Joe: Horrible Hillary enters the ring with Referee Chuck Schumer in tow. In a surprise move Hillary takes out Willie with a Tomahawk Chop. She then covers the comatose Biden.

David: Schumer gets down and starts the count, 1-2 oh wait, Biden gets a shoulder off the mat. Biden staggers to his feet, blood gushing from his nose. He tries to lock up with Hillary who counters with a leg sweep.

Joe: Biden falls back onto his back. Hillary covers him again,  Schumer is counting 1-2-3 THAT’S IT! WHAT AN UPSET!!

David: I didn’t see that one coming J, I didn’t think Hillary was allowed to compete.

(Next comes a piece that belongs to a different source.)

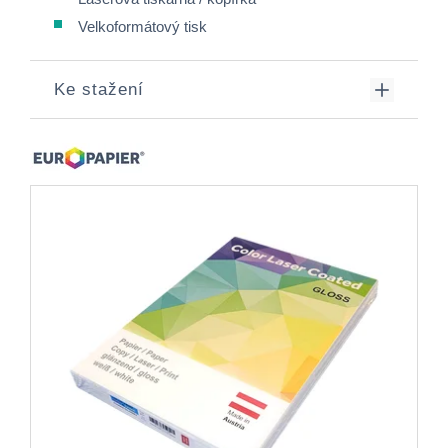
Velkoformátový tisk
Ke stažení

Joe: She wasn’t. This was supposed to be a Last Man Standing match. I’m not sure how this is going to play out. Here comes the Commissioner.

The Commissioner approaches the ring with the Presidential belt. A ring worker hands him a microphone. The crowd quiets down to hear what the man has to say.

“This was a hard fought match which had a lot of twists and turns. While Hillary got the 1-2-3 count she’s disqualified. Since Sleepy Joe is out of the picture now we’re awarding the Presidential Belt to-Kamala Harris!!”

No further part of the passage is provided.